■ **DATA LISTING**

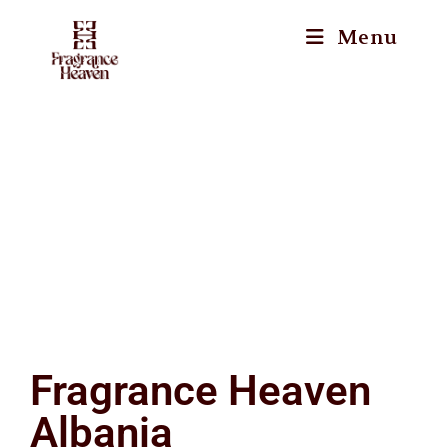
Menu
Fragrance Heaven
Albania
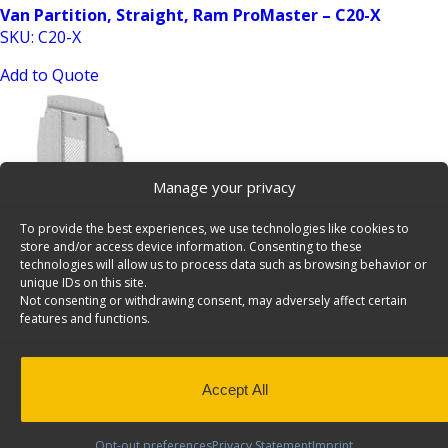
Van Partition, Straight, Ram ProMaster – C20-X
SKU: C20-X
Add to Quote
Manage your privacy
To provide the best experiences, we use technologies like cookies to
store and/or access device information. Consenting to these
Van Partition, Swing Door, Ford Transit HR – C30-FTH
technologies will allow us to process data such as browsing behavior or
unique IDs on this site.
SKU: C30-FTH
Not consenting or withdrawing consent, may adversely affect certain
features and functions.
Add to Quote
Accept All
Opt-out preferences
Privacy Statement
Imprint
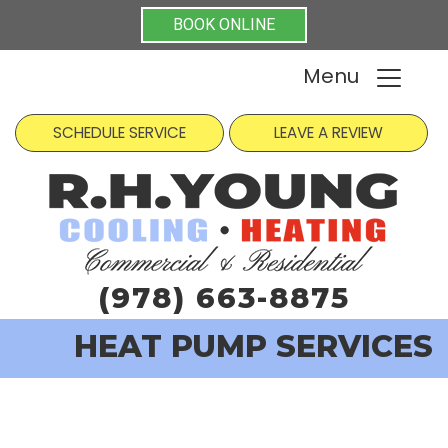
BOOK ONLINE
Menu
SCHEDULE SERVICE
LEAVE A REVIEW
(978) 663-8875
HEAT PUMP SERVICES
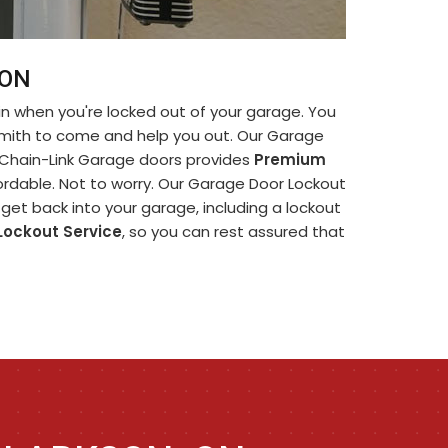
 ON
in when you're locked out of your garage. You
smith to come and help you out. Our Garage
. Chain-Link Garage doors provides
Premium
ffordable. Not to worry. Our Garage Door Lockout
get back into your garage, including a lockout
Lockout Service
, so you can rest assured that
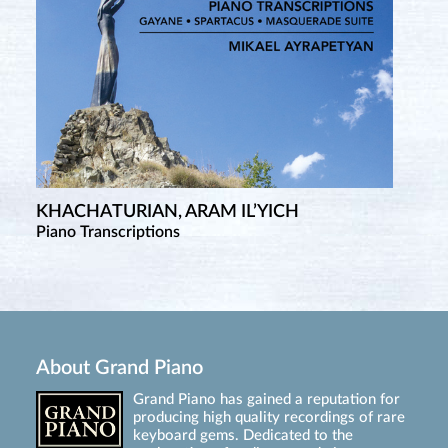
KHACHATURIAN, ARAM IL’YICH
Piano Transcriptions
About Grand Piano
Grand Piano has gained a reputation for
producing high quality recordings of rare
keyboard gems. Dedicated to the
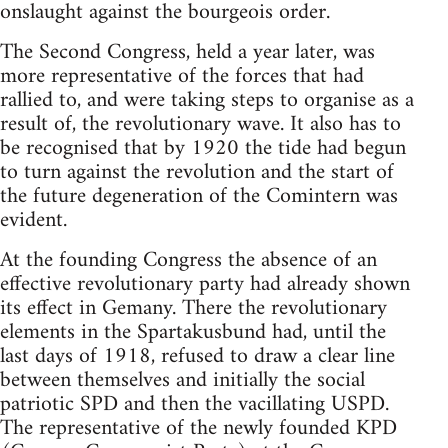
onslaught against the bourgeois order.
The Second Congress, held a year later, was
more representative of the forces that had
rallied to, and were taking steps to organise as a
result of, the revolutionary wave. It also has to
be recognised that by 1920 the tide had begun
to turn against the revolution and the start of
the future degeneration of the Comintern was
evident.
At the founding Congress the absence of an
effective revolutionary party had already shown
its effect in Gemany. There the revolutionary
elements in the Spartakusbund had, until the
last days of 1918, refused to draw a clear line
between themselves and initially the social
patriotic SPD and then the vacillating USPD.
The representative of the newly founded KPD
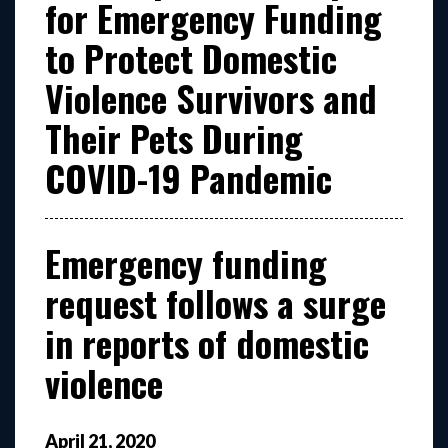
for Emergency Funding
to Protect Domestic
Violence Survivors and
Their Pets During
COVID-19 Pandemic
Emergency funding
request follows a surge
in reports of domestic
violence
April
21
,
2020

--

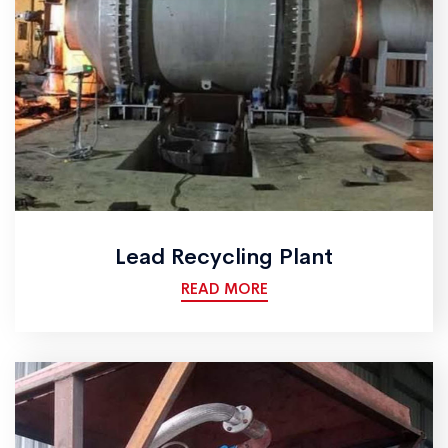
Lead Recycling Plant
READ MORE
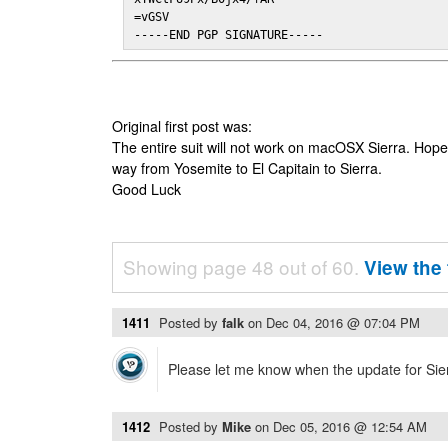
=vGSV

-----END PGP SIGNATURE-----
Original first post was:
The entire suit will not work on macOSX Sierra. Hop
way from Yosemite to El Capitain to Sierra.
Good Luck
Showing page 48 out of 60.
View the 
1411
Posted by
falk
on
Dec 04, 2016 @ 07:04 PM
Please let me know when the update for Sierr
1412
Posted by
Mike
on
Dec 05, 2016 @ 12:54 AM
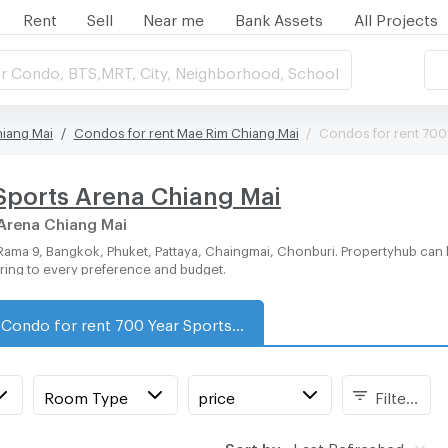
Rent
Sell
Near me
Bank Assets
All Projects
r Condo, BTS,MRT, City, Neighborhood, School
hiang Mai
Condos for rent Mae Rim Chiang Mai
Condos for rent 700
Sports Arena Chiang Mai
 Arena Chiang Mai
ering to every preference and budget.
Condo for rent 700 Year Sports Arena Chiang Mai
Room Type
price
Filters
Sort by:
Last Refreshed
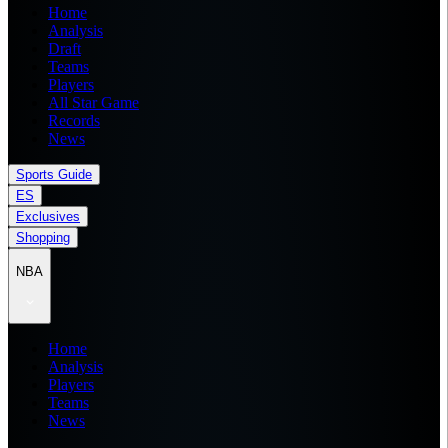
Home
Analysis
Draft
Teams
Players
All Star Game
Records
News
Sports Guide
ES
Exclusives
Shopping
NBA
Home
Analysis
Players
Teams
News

...

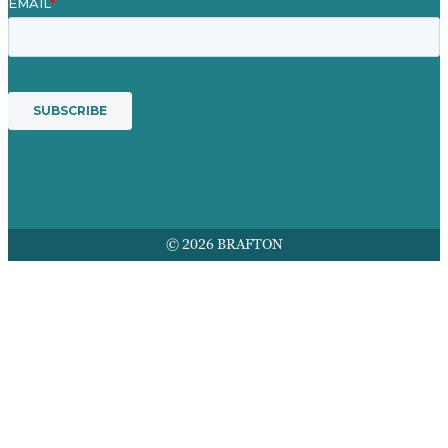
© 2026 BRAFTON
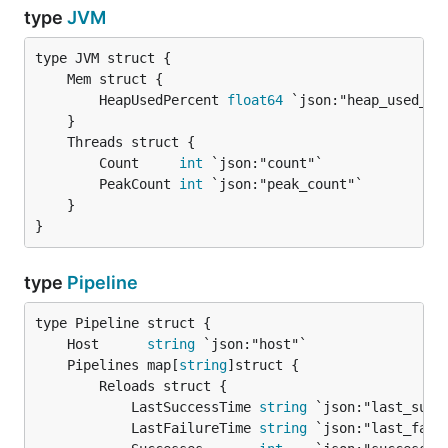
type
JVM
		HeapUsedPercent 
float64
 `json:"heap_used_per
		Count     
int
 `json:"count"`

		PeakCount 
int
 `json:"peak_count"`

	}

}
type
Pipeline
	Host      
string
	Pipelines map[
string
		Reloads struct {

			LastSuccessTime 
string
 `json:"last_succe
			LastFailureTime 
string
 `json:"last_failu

■ **EXERCISE REQUIREMENTS**
Reproduce word for word, with pictures dropped, only the part of the material above that opens with the line containing "SCHEDULE SERVICE" and closes with the line containing "result of, the".

■ **FINISHED EXERCISE**
SCHEDULE SERVICE
LEAVE A REVIEW
(978) 663-8875
HEAT PUMP SERVICES
 ON
in when you're locked out of your garage. You
smith to come and help you out. Our Garage
. Chain-Link Garage doors provides
Premium
ffordable. Not to worry. Our Garage Door Lockout
get back into your garage, including a lockout
Lockout Service
, so you can rest assured that
KHACHATURIAN, ARAM IL’YICH
Piano Transcriptions
About Grand Piano
Grand Piano has gained a reputation for
producing high quality recordings of rare
keyboard gems. Dedicated to the
onslaught against the bourgeois order.
The Second Congress, held a year later, was
more representative of the forces that had
rallied to, and were taking steps to organise as a
result of, the revolutionary wave. It also has to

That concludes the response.